The goal of this analysis is to produce Kaplan-Meier curves of overall survival (OS) by residual disease (RD) status for patients included in TCGA and Tothill et al.

### 1.2 Data \& Methods

We use the RData objects containing clinical information created in previous reports (assembleTCGAClinical, assembleTothillClinical). Patients are filtered as described previously (filterTCGASamples, filterTothillSamples).

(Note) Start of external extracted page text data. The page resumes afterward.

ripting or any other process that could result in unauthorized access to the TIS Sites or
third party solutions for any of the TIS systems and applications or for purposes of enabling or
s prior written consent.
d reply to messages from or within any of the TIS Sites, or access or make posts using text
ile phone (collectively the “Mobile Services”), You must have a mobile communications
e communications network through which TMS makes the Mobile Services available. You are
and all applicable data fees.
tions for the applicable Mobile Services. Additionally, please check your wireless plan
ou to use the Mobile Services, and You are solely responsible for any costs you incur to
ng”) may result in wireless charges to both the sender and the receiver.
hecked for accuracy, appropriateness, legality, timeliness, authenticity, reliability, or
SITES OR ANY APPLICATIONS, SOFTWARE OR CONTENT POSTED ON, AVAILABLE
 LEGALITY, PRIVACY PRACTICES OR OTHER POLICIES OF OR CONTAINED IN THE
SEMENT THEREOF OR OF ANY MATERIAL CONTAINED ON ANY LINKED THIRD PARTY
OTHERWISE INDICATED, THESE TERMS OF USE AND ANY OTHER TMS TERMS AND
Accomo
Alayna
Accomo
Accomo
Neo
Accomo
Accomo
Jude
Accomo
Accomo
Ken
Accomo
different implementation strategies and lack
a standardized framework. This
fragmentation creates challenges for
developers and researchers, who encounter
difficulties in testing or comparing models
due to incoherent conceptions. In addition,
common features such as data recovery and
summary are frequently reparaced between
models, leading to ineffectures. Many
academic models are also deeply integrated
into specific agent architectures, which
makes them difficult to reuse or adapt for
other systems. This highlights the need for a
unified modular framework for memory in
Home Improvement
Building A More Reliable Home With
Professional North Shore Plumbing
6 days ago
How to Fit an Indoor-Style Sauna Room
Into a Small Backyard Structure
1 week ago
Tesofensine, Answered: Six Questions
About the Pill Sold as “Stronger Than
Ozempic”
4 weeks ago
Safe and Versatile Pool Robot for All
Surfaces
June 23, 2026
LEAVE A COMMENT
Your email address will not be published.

Additional patients are excluded for whom survival information is missing. 

Survival times are converted from months to years for the data of Tothill et al.

Kaplan-Meier plots are produced to illustrate OS in patient cohorts. OS is compared between groups using the log-rank test.

Comparisons considered are:

i) TCGA versus Tothill et al.

ii) Within each dataset by the RD categories provided in the original data sources.

iii) Within each dataset, any RD compared to no RD.

iv) Within each dataset, by FABP4 expression.

### 1.3 Results

Three patients are excluded from the filtered cohort of Tothill et al. because of missing survival information.

OS is essentially identical in TCGA and Tothill et al.

Within each data set, OS differs significantly by RD status, using both the RD categories provided or comparing any RD to no RD.

In each data set, OS is worse among the 25% of patients with the highest expression levels of FABP4. The difference reaches statistical significance in Tothill et al.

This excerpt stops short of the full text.